The values of the functions are: $f+g=\frac{8{{x}^{2}}+30x-12}{\left( x-2 \right)\left( x+3 \right)}$ , $f-g=\frac{8{{x}^{2}}+18x+12}{\left( x-2 \right)\left( x+3 \right)}$ , $fg=\frac{48x}{\left( x-2 \right)\left( x+3 \right)},$ and $\frac{f}{g}=\frac{8{{x}^{2}}+24x}{6x-12}$. The domain of $\frac{f}{g}$ is $\left( -\infty ,-3 \right)\cup \left( -3,2 \right)\cup \left( 2,\infty \right)$ and that of $f-g,f+g$ and $fg$ is $\left( -\infty ,-3 \right)\cup \left( -3,2 \right)\cup \left( 2,\infty \right)$.

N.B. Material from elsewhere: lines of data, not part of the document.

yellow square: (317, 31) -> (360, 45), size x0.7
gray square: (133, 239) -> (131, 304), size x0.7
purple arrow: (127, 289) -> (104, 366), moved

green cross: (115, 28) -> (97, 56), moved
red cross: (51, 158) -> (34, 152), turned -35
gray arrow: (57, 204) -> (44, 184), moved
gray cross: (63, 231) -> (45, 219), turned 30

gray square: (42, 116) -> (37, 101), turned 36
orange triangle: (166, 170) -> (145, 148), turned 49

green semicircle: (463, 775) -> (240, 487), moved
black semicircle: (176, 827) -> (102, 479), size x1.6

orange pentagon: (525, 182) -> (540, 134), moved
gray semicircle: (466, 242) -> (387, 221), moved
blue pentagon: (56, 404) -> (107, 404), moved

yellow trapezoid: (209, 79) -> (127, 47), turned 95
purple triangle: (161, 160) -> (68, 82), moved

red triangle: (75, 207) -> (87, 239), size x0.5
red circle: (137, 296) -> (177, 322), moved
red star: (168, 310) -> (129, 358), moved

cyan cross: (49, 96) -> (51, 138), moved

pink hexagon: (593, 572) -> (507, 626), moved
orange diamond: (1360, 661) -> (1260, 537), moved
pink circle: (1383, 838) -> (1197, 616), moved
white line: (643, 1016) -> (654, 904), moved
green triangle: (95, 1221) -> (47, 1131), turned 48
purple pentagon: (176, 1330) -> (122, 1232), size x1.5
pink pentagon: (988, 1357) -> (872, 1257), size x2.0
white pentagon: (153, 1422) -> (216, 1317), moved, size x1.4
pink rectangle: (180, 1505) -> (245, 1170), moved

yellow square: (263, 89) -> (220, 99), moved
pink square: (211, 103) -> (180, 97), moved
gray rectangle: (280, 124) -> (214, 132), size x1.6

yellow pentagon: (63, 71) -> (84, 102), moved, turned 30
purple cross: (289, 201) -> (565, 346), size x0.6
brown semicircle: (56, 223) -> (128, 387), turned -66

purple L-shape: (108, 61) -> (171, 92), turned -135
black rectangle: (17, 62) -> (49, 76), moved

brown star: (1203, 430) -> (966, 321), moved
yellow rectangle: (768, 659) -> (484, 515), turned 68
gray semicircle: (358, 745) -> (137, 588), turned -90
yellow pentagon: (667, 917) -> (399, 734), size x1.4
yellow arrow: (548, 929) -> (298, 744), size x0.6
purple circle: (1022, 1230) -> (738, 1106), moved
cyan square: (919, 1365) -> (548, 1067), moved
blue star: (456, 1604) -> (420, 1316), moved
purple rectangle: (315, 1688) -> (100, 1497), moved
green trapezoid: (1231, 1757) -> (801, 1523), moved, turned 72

Calculate the value of $f+g$ as shown below to get, \begin{align} & f+g=f\left( x \right)+g\left( x \right) \\ & =\frac{8x}{x-2}+\frac{6}{x+3} \\ & =\frac{8x\left( x+3 \right)+6\left( x-2 \right)}{\left( x-2 \right)\left( x+3 \right)} \\ & =\frac{8{{x}^{2}}+24x+6x-12}{\left( x-2 \right)\left( x+3 \right)} \end{align} $=\frac{8{{x}^{2}}+30x-12}{\left( x-2 \right)\left( x+3 \right)}$ Calculate the value of $f-g$ as shown below to get, \begin{align} & f-g=f\left( x \right)-g\left( x \right) \\ & =\frac{8x}{x-2}-\frac{6}{x+3} \\ & =\frac{8x\left( x+3 \right)-6\left( x-2 \right)}{\left( x-2 \right)\left( x+3 \right)} \\ & =\frac{8{{x}^{2}}+24x-6x+12}{\left( x-2 \right)\left( x+3 \right)} \end{align} $=\frac{8{{x}^{2}}+18x+12}{\left( x-2 \right)\left( x+3 \right)}$ Calculate the value of $fg$ as shown below to get, \begin{align} & fg=f\left( x \right)g\left( x \right) \\ & =\left( \frac{8x}{x-2} \right)\left( \frac{6}{x+3} \right) \\ & =\frac{48x}{\left( x-2 \right)\left( x+3 \right)} \end{align} Calculate the value of $\frac{f}{g}$ as shown below to get, \begin{align} & \frac{f}{g}=\frac{f\left( x \right)}{g\left( x \right)} \\ & =\frac{\left( \frac{8x}{x-2} \right)}{\left( \frac{6}{x+3} \right)} \\ & =\frac{8x}{x-2}\times \frac{x+3}{6} \\ & =\frac{8x\left( x+3 \right)}{6\left( x-2 \right)} \\ & =\frac{8{{x}^{2}}+24x}{6x-12} \end{align} If the functions $f+g$ , $f-g$ and $fg$ contain division by zero, they will be undefined. So, put the denominator $\left( x-2 \right)\left( x+3 \right)$ equal to zero. $\left( x-2 \right)\left( x+3 \right)=0$ This implies that $x=2$ and $x=-3$. Now, the domain of the functions $f+g$ $f-g$ and $fg$ is all the real numbers except $-3$ and $2$. Therefore, the domain of the functions $f+g$ $f-g$ and $fg$ is $\left( -\infty ,-3 \right)\cup \left( -3,2 \right)\cup \left( 2,\infty \right)$. If the function $\frac{f}{g}$ is divided by zero, it will be undefined. So, put the denominator $6x-12$ equal to zero. \begin{align} & 6x-12=0 \\ & 6x=12 \\ & x=2 \end{align} Now, the domain of the function $\frac{f}{g}$ is all the real numbers except $2$. Therefore, the domain of the function $\frac{f}{g}$ is $\left( -\infty ,-3 \right)\cup \left( -3,2 \right)\cup \left( 2,\infty \right)$.